[Raw data Boundary: Start]
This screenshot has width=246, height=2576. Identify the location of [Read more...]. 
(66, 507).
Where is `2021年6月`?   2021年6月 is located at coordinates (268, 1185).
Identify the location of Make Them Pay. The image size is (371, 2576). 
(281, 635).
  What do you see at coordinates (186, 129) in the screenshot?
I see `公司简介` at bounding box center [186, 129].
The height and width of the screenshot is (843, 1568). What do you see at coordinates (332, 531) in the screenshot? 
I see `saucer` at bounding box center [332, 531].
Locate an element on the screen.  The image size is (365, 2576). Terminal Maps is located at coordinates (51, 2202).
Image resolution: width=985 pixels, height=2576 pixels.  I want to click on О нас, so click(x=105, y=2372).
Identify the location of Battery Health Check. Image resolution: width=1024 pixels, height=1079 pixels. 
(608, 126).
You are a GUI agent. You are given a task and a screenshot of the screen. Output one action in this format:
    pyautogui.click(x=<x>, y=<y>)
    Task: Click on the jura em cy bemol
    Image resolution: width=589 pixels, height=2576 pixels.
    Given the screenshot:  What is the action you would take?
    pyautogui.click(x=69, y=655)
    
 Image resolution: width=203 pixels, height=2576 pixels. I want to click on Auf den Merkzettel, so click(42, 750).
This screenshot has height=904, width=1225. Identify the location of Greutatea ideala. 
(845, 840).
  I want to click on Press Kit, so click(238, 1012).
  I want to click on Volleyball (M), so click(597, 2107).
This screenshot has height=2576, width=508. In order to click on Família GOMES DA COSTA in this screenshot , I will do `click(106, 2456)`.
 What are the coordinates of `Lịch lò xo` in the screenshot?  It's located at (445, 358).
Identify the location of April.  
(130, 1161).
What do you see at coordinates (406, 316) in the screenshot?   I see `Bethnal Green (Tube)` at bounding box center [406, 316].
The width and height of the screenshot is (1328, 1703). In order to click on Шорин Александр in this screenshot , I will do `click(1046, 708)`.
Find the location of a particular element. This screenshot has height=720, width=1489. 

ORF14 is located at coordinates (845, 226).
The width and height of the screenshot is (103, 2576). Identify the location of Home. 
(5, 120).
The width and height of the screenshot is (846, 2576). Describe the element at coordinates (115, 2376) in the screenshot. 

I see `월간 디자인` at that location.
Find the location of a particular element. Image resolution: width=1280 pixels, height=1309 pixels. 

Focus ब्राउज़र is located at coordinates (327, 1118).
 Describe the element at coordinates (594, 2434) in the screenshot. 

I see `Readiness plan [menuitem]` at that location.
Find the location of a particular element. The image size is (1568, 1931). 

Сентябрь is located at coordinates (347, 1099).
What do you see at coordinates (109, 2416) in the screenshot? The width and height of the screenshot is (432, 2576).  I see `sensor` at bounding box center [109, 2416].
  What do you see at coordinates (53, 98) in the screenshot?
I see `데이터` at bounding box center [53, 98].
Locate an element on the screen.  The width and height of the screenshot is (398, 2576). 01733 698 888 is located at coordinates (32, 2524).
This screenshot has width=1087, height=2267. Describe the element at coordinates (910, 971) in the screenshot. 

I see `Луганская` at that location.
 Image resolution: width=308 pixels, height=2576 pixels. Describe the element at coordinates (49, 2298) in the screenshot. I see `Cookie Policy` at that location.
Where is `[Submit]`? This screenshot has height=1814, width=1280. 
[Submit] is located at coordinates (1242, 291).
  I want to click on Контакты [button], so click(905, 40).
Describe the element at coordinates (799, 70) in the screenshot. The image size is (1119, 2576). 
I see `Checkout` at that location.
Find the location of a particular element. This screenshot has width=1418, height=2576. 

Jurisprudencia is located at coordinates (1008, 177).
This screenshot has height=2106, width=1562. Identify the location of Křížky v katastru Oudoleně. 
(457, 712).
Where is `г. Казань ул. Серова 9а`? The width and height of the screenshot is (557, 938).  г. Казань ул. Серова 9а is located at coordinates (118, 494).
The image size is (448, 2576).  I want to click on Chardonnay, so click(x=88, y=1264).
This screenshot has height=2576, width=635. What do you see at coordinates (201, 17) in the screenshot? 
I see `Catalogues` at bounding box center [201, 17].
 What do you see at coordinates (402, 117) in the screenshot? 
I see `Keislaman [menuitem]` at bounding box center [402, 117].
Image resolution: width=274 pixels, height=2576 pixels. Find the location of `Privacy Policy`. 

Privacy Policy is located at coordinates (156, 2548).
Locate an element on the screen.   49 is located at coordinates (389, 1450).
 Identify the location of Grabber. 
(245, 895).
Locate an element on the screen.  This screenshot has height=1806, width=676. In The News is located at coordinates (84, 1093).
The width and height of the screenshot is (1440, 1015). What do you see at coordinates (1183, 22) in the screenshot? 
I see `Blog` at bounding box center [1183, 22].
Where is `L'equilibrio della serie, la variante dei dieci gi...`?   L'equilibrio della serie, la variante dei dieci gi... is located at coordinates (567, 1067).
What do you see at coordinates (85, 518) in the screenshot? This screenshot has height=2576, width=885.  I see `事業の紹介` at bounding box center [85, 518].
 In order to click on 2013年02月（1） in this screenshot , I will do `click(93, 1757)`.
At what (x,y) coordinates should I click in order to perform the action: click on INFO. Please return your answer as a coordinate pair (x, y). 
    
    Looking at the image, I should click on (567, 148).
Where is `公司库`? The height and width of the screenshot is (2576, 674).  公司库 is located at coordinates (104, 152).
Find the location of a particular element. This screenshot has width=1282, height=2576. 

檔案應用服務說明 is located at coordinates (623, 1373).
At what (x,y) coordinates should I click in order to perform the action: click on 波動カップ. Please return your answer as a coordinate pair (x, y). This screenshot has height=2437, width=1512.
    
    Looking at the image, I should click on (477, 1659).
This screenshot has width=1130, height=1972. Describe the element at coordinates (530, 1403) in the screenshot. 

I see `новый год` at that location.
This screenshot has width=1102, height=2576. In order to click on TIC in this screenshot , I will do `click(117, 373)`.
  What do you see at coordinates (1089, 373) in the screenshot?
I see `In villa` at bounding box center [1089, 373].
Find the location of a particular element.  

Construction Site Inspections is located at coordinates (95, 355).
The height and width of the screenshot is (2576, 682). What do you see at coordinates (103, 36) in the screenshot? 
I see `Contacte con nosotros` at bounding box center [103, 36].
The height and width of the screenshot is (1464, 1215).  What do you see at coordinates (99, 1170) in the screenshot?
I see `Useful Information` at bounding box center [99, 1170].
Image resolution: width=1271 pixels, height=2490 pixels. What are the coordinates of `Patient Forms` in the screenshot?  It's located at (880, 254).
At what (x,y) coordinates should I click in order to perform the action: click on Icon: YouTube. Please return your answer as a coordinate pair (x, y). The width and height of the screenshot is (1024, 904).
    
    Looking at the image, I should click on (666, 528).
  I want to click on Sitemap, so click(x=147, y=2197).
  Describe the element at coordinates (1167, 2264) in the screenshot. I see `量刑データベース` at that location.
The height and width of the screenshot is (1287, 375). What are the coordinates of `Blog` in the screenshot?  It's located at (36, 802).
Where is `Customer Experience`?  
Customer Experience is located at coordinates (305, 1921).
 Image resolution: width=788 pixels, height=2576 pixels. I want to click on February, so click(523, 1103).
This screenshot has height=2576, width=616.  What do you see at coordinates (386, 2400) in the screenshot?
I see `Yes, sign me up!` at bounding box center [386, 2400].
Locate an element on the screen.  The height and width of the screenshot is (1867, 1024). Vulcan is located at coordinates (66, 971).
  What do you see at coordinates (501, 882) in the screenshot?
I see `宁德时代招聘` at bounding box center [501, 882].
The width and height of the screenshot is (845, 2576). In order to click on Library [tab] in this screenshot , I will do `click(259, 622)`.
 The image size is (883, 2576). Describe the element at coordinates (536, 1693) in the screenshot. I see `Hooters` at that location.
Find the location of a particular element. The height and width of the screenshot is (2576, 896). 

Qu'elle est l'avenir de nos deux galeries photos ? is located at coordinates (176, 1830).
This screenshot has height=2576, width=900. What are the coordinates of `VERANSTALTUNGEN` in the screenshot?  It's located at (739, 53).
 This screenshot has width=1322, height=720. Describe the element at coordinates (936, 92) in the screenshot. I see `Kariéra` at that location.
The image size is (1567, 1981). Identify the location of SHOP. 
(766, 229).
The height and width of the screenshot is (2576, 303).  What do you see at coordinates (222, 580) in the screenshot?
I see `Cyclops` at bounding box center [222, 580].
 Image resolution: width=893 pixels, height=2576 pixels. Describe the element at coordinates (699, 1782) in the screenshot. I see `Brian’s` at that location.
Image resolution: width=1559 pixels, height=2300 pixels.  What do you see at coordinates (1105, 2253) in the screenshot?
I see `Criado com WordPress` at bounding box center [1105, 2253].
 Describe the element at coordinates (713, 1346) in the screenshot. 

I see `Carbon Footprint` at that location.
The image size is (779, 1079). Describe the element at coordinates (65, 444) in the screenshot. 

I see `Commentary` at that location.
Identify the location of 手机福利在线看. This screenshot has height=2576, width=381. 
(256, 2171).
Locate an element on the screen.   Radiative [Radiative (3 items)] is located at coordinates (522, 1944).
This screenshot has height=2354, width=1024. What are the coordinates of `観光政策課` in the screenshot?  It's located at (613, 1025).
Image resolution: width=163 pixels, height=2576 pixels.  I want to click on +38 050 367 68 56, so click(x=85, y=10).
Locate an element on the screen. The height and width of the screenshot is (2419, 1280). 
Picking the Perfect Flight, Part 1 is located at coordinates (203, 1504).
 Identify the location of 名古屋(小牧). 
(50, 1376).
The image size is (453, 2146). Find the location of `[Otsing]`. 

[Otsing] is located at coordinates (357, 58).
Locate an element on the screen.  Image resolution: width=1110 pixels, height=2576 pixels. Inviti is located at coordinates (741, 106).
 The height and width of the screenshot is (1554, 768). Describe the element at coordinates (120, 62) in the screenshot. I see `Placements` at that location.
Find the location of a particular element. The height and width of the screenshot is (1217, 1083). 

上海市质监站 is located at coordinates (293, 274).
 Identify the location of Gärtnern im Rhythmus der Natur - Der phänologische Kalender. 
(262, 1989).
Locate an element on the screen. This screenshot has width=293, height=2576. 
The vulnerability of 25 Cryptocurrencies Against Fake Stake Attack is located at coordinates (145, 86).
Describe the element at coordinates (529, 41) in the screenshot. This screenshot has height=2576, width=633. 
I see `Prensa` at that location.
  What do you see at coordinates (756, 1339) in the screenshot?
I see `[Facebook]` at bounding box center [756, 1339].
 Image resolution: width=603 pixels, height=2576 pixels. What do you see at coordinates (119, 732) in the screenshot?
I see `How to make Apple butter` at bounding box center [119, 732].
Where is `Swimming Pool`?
[Raw data Boundary: End]
▸ **Required work**: Send back an exact copy of only the lines from the line with "The width and height of the screenshot is (1440, 1015)." up to and including the line with "Image resolution: width=1271" in the data above.

▸ **Exercise answer**:
The width and height of the screenshot is (1440, 1015). What do you see at coordinates (1183, 22) in the screenshot? 
I see `Blog` at bounding box center [1183, 22].
Where is `L'equilibrio della serie, la variante dei dieci gi...`?   L'equilibrio della serie, la variante dei dieci gi... is located at coordinates (567, 1067).
What do you see at coordinates (85, 518) in the screenshot? This screenshot has height=2576, width=885.  I see `事業の紹介` at bounding box center [85, 518].
 In order to click on 2013年02月（1） in this screenshot , I will do `click(93, 1757)`.
At what (x,y) coordinates should I click in order to perform the action: click on INFO. Please return your answer as a coordinate pair (x, y). 
    
    Looking at the image, I should click on (567, 148).
Where is `公司库`? The height and width of the screenshot is (2576, 674).  公司库 is located at coordinates (104, 152).
Find the location of a particular element. This screenshot has width=1282, height=2576. 

檔案應用服務說明 is located at coordinates (623, 1373).
At what (x,y) coordinates should I click in order to perform the action: click on 波動カップ. Please return your answer as a coordinate pair (x, y). This screenshot has height=2437, width=1512.
    
    Looking at the image, I should click on (477, 1659).
This screenshot has width=1130, height=1972. Describe the element at coordinates (530, 1403) in the screenshot. 

I see `новый год` at that location.
This screenshot has width=1102, height=2576. In order to click on TIC in this screenshot , I will do `click(117, 373)`.
  What do you see at coordinates (1089, 373) in the screenshot?
I see `In villa` at bounding box center [1089, 373].
Find the location of a particular element.  

Construction Site Inspections is located at coordinates (95, 355).
The height and width of the screenshot is (2576, 682). What do you see at coordinates (103, 36) in the screenshot? 
I see `Contacte con nosotros` at bounding box center [103, 36].
The height and width of the screenshot is (1464, 1215).  What do you see at coordinates (99, 1170) in the screenshot?
I see `Useful Information` at bounding box center [99, 1170].
Image resolution: width=1271 pixels, height=2490 pixels. What are the coordinates of `Patient Forms` in the screenshot?  It's located at (880, 254).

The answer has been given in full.